> To do: Exactly as written, return the entries below, minus any pictures.

> Collected data entries:
....

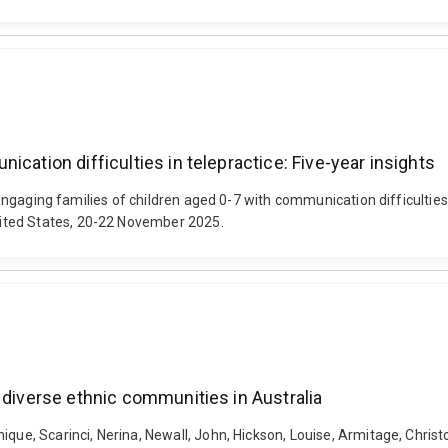
cation difficulties in telepractice: Five-year insights
. Engaging families of children aged 0-7 with communication difficultie
ited States, 20-22 November 2025.
 diverse ethnic communities in Australia
que, Scarinci, Nerina, Newall, John, Hickson, Louise, Armitage, Christ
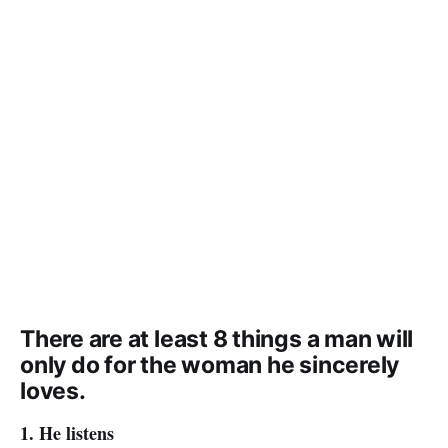
There are at least 8 things a man will
only do for the woman he sincerely
loves.
1. He listens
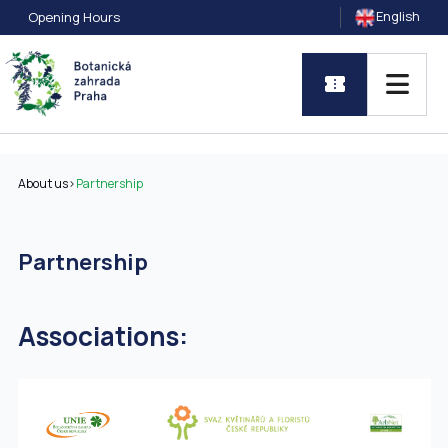
English
Opening Hours
About us
>
Partnership
Partnership
Associations:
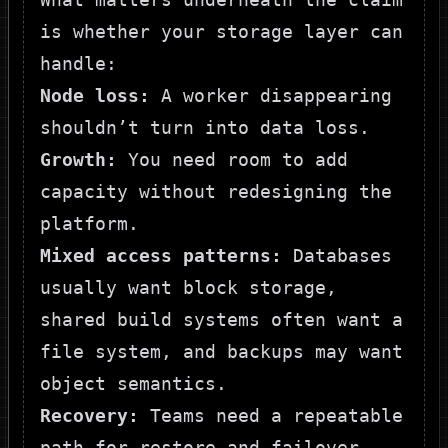
is whether your storage layer can
handle:
Node loss:
A worker disappearing
shouldn’t turn into data loss.
Growth:
You need room to add
capacity without redesigning the
platform.
Mixed access patterns:
Databases
usually want block storage,
shared build systems often want a
file system, and backups may want
object semantics.
Recovery:
Teams need a repeatable
path for restore and failover,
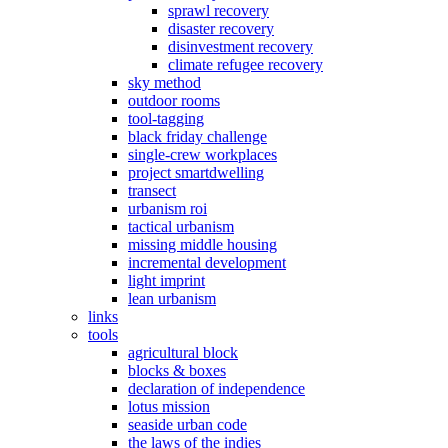
sprawl recovery
disaster recovery
disinvestment recovery
climate refugee recovery
sky method
outdoor rooms
tool-tagging
black friday challenge
single-crew workplaces
project smartdwelling
transect
urbanism roi
tactical urbanism
missing middle housing
incremental development
light imprint
lean urbanism
links
tools
agricultural block
blocks & boxes
declaration of independence
lotus mission
seaside urban code
the laws of the indies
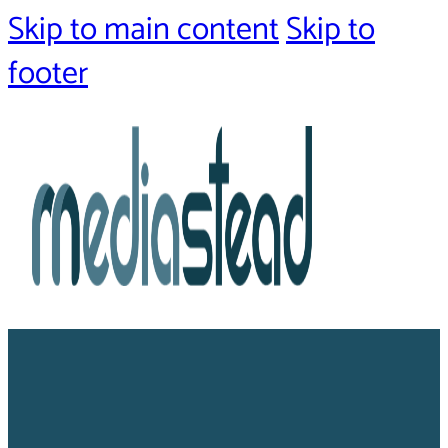
Skip to main content
Skip to
footer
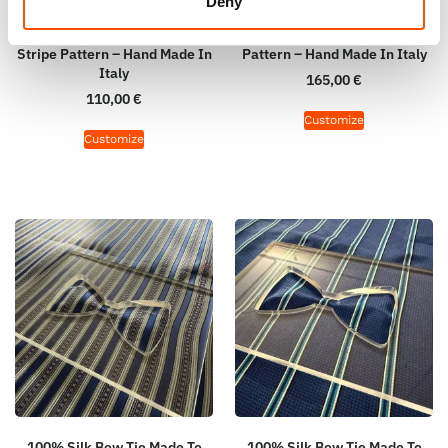
Deny
100% Silk Bow Tie Made To
100% Silk Tie Made To
Measure – Woven Silk – Blue –
Measure – Blue Sky – Stripe
Stripe Pattern – Hand Made In
Pattern – Hand Made In Italy
Italy
165,00
€
110,00
€
Customize
Customize
100% Silk Bow Tie Made To
100% Silk Bow Tie Made To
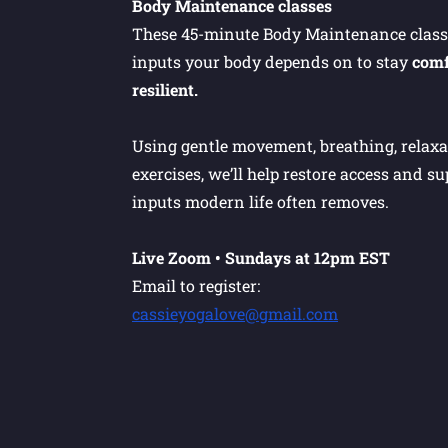
Body Maintenance classes
These 45-minute Body Maintenance classe
inputs your body depends on to stay
comf
resilient.
Using gentle movement, breathing, relaxat
exercises, we’ll help restore access and s
inputs modern life often removes.
Live Zoom • Sundays at 12pm EST
Email to register:
cassieyogalove@gmail.com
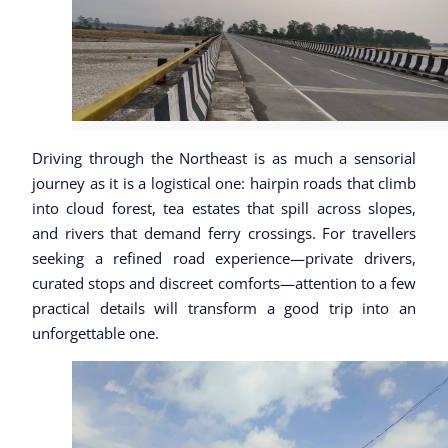
Driving through the Northeast is as much a sensorial
journey as it is a logistical one: hairpin roads that climb
into cloud forest, tea estates that spill across slopes,
and rivers that demand ferry crossings. For travellers
seeking a refined road experience—private drivers,
curated stops and discreet comforts—attention to a few
practical details will transform a good trip into an
unforgettable one.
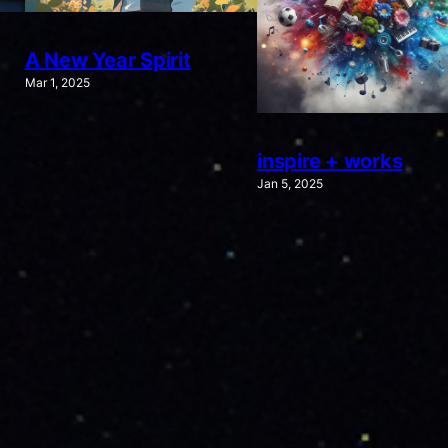
A New Year Spirit
Mar 1, 2025
inspire + works
Jan 5, 2025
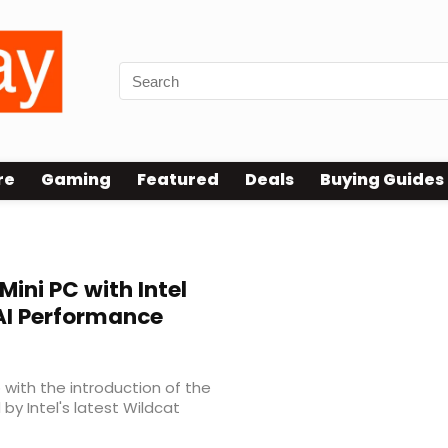
re
Gaming
Featured
Deals
Buying Guides
ini PC with Intel
 AI Performance
 with the introduction of the
y Intel's latest Wildcat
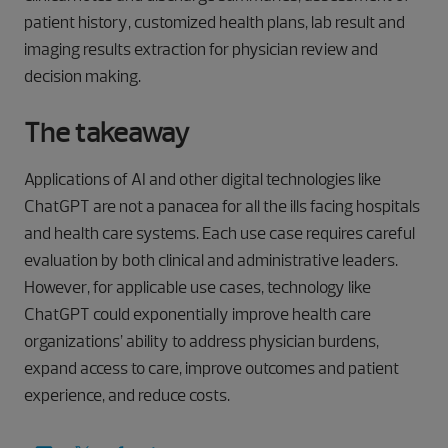
patient history, customized health plans, lab result and
imaging results extraction for physician review and
decision making.
The takeaway
Applications of AI and other digital technologies like
ChatGPT are not a panacea for all the ills facing hospitals
and health care systems. Each use case requires careful
evaluation by both clinical and administrative leaders.
However, for applicable use cases, technology like
ChatGPT could exponentially improve health care
organizations’ ability to address physician burdens,
expand access to care, improve outcomes and patient
experience, and reduce costs.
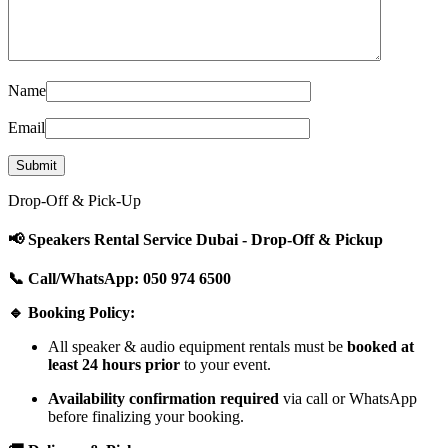
Name
Email
Drop-Off & Pick-Up
📢 Speakers Rental Service Dubai - Drop-Off & Pickup
📞 Call/WhatsApp: 050 974 6500
🔹 Booking Policy:
All speaker & audio equipment rentals must be
booked at
least 24 hours prior
to your event.
Availability confirmation required
via call or WhatsApp
before finalizing your booking.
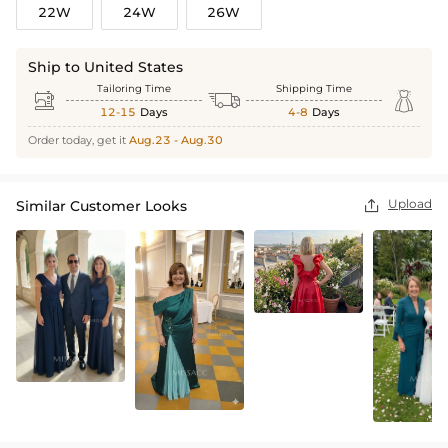
22W
24W
26W
Ship to United States
Tailoring Time
Shipping Time



12-15
Days
4-8
Days
Order today, get it
Aug.23 - Aug.30
Upload
Similar Customer Looks

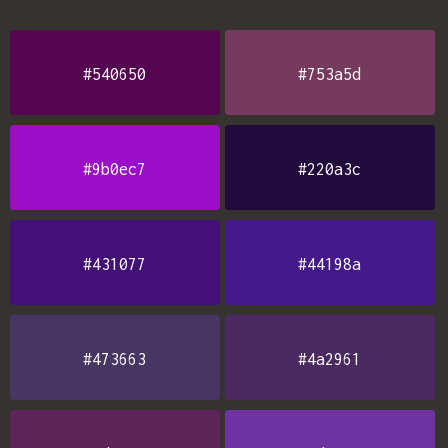
#540650
#753a5d
#9b0ec7
#220a3c
#431077
#44198a
#473663
#4a2961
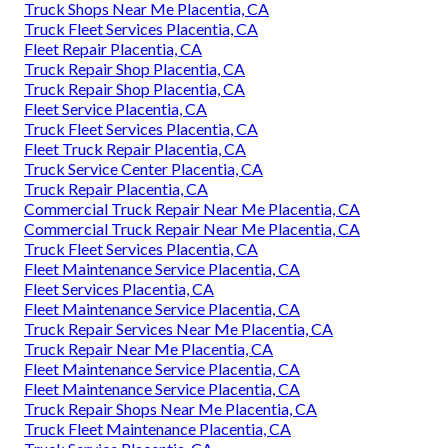
Truck Shops Near Me Placentia, CA
Truck Fleet Services Placentia, CA
Fleet Repair Placentia, CA
Truck Repair Shop Placentia, CA
Truck Repair Shop Placentia, CA
Fleet Service Placentia, CA
Truck Fleet Services Placentia, CA
Fleet Truck Repair Placentia, CA
Truck Service Center Placentia, CA
Truck Repair Placentia, CA
Commercial Truck Repair Near Me Placentia, CA
Commercial Truck Repair Near Me Placentia, CA
Truck Fleet Services Placentia, CA
Fleet Maintenance Service Placentia, CA
Fleet Services Placentia, CA
Fleet Maintenance Service Placentia, CA
Truck Repair Services Near Me Placentia, CA
Truck Repair Near Me Placentia, CA
Fleet Maintenance Service Placentia, CA
Fleet Maintenance Service Placentia, CA
Truck Repair Shops Near Me Placentia, CA
Truck Fleet Maintenance Placentia, CA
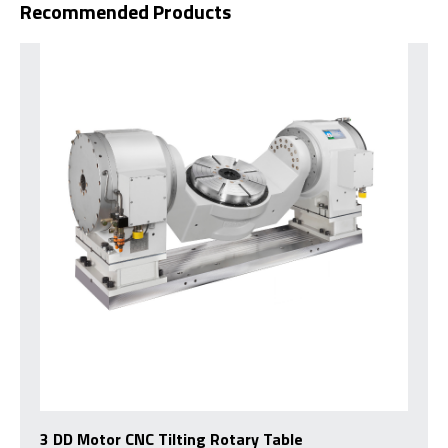
Recommended Products
3 DD Motor CNC Tilting Rotary Table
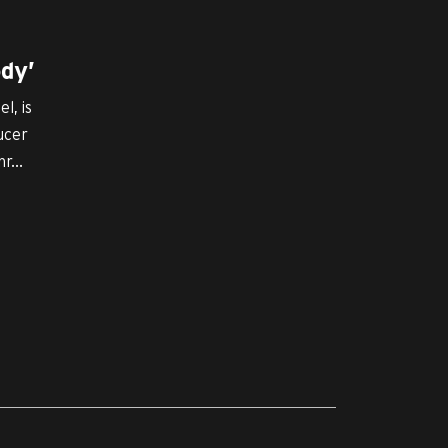
dy’
l, is
ucer
r...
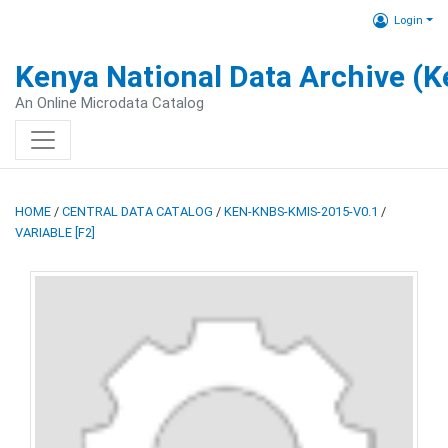
Login
Kenya National Data Archive (
An Online Microdata Catalog
HOME
/
CENTRAL DATA CATALOG
/
KEN-KNBS-KMIS-2015-V0.1
/
VARIABLE [F2]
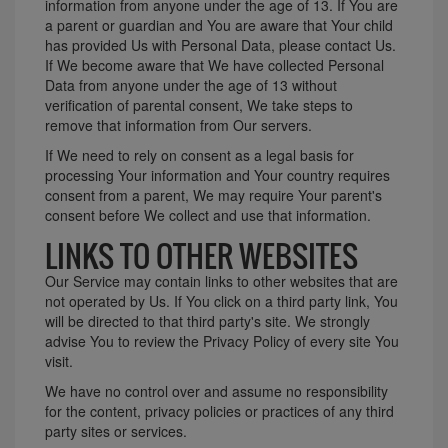
information from anyone under the age of 13. If You are
a parent or guardian and You are aware that Your child
has provided Us with Personal Data, please contact Us.
If We become aware that We have collected Personal
Data from anyone under the age of 13 without
verification of parental consent, We take steps to
remove that information from Our servers.
If We need to rely on consent as a legal basis for
processing Your information and Your country requires
consent from a parent, We may require Your parent's
consent before We collect and use that information.
LINKS TO OTHER WEBSITES
Our Service may contain links to other websites that are
not operated by Us. If You click on a third party link, You
will be directed to that third party's site. We strongly
advise You to review the Privacy Policy of every site You
visit.
We have no control over and assume no responsibility
for the content, privacy policies or practices of any third
party sites or services.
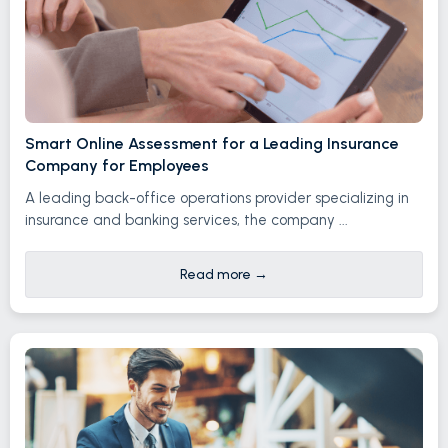
Smart Online Assessment for a Leading Insurance
Company for Employees
A leading back-office operations provider specializing in
insurance and banking services, the company ...
Read more
→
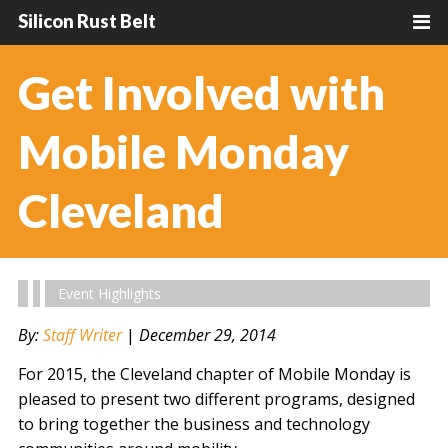
Silicon Rust Belt
Get Involved with
Mobile Monday
Cleveland
Event Highlights
By:
Staff Writer
|
December 29, 2014
For 2015, the Cleveland chapter of Mobile Monday is
pleased to present two different programs, designed
to bring together the business and technology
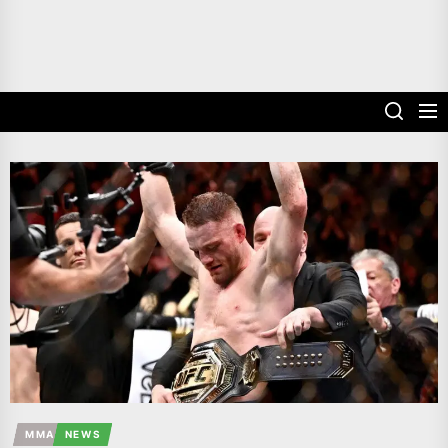
MMA
NEWS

....

> Output of the exercise:
cation difficulties in telepractice: Five-year insights
. Engaging families of children aged 0-7 with communication difficultie
ited States, 20-22 November 2025.
 diverse ethnic communities in Australia
que, Scarinci, Nerina, Newall, John, Hickson, Louise, Armitage, Christ
There are at least 8 things a man will
only do for the woman he sincerely
loves.
1. He listens
English
Opening Hours
About us
>
Partnership
Partnership
Associations:
is whether your storage layer can
handle:
Node loss:
A worker disappearing
shouldn’t turn into data loss.
Growth:
You need room to add
capacity without redesigning the
platform.
Mixed access patterns:
Databases
usually want block storage,
shared build systems often want a
file system, and backups may want
object semantics.
Recovery:
Teams need a repeatable
path for restore and failover,
sprawl recovery
disaster recovery
disinvestment recovery
climate refugee recovery
sky method
outdoor rooms
tool-tagging
black friday challenge
single-crew workplaces
project smartdwelling
transect
urbanism roi
tactical urbanism
missing middle housing
incremental development
light imprint
lean urbanism
links
tools
agricultural block
blocks & boxes
declaration of independence
lotus mission
seaside urban code
the laws of the indies
Skip to main content
Skip to
footer
Deny
100% Silk Bow Tie Made To
100% Silk Tie Made To
Measure – Woven Silk – Blue –
Measure – Blue Sky – Stripe
Stripe Pattern – Hand Made In
Pattern – Hand Made In Italy
Italy
165,00
€
110,00
€
Customize
Customize
100% Silk Bow Tie Made To
100% Silk Bow Tie Made To
Body Maintenance classes
These 45-minute Body Maintenance classe
inputs your body depends on to stay
comf
resilient.
Using gentle movement, breathing, relaxat
exercises, we’ll help restore access and s
inputs modern life often removes.
Live Zoom • Sundays at 12pm EST
Email to register:
cassieyogalove@gmail.com
Driving through the Northeast is as much a sensorial
journey as it is a logistical one: hairpin roads that climb
into cloud forest, tea estates that spill across slopes,
and rivers that demand ferry crossings. For travellers
seeking a refined road experience—private drivers,
curated stops and discreet comforts—attention to a few
practical details will transform a good trip into an
unforgettable one.
A New Year Spirit
Mar 1, 2025
inspire + works
Jan 5, 2025
re
Gaming
Featured
Deals
Buying Guides
ini PC with Intel
 AI Performance
 with the introduction of the
y Intel's latest Wildcat
patient history, customized health plans, lab result and
imaging results extraction for physician review and
decision making.
The takeaway
Applications of AI and other digital technologies like
ChatGPT are not a panacea for all the ills facing hospitals
and health care systems. Each use case requires careful
evaluation by both clinical and administrative leaders.
However, for applicable use cases, technology like
ChatGPT could exponentially improve health care
organizations’ ability to address physician burdens,
expand access to care, improve outcomes and patient
experience, and reduce costs.
Name
Email
Drop-Off & Pick-Up
📢 Speakers Rental Service Dubai - Drop-Off & Pickup
📞 Call/WhatsApp: 050 974 6500
🔹 Booking Policy:
All speaker & audio equipment rentals must be
booked at
least 24 hours prior
to your event.
Availability confirmation required
via call or WhatsApp
before finalizing your booking.
22W
24W
26W
Ship to United States
Tailoring Time
Shipping Time



12-15
Days
4-8
Days
Order today, get it
Aug.23 - Aug.30
Upload
Similar Customer Looks

#540650
#753a5d
#9b0ec7
#220a3c
#431077
#44198a
#473663
#4a2961
Truck Shops Near Me Placentia, CA
Truck Fleet Services Placentia, CA
Fleet Repair Placentia, CA
Truck Repair Shop Placentia, CA
Truck Repair Shop Placentia, CA
Fleet Service Placentia, CA
Truck Fleet Services Placentia, CA
Fleet Truck Repair Placentia, CA
Truck Service Center Placentia, CA
Truck Repair Placentia, CA
Commercial Truck Repair Near Me Placentia, CA
Commercial Truck Repair Near Me Placentia, CA
Truck Fleet Services Placentia, CA
Fleet Maintenance Service Placentia, CA
Fleet Services Placentia, CA
Fleet Maintenance Service Placentia, CA
Truck Repair Services Near Me Placentia, CA
Truck Repair Near Me Placentia, CA
Fleet Maintenance Service Placentia, CA
Fleet Maintenance Service Placentia, CA
Truck Repair Shops Near Me Placentia, CA
Truck Fleet Maintenance Placentia, CA
Recommended Products
3 DD Motor CNC Tilting Rotary Table
dy’
l, is
ucer
r...
Login
Kenya National Data Archive (
An Online Microdata Catalog
HOME
/
CENTRAL DATA CATALOG
/
KEN-KNBS-KMIS-2015-V0.1
/
VARIABLE [F2]
information from anyone under the age of 13. If You are
a parent or guardian and You are aware that Your child
has provided Us with Personal Data, please contact Us.
If We become aware that We have collected Personal
Data from anyone under the age of 13 without
verification of parental consent, We take steps to
remove that information from Our servers.
If We need to rely on consent as a legal basis for
processing Your information and Your country requires
consent from a parent, We may require Your parent's
consent before We collect and use that information.
LINKS TO OTHER WEBSITES
Our Service may contain links to other websites that are
not operated by Us. If You click on a third party link, You
will be directed to that third party's site. We strongly
advise You to review the Privacy Policy of every site You
visit.
We have no control over and assume no responsibility
for the content, privacy policies or practices of any third
party sites or services.
Smart Online Assessment for a Leading Insurance
Company for Employees
A leading back-office operations provider specializing in
insurance and banking services, the company ...
Read more
→
Silicon Rust Belt
Get Involved with
Mobile Monday
Cleveland
Event Highlights
By:
Staff Writer
|
December 29, 2014
For 2015, the Cleveland chapter of Mobile Monday is
pleased to present two different programs, designed
to bring together the business and technology
MMA
NEWS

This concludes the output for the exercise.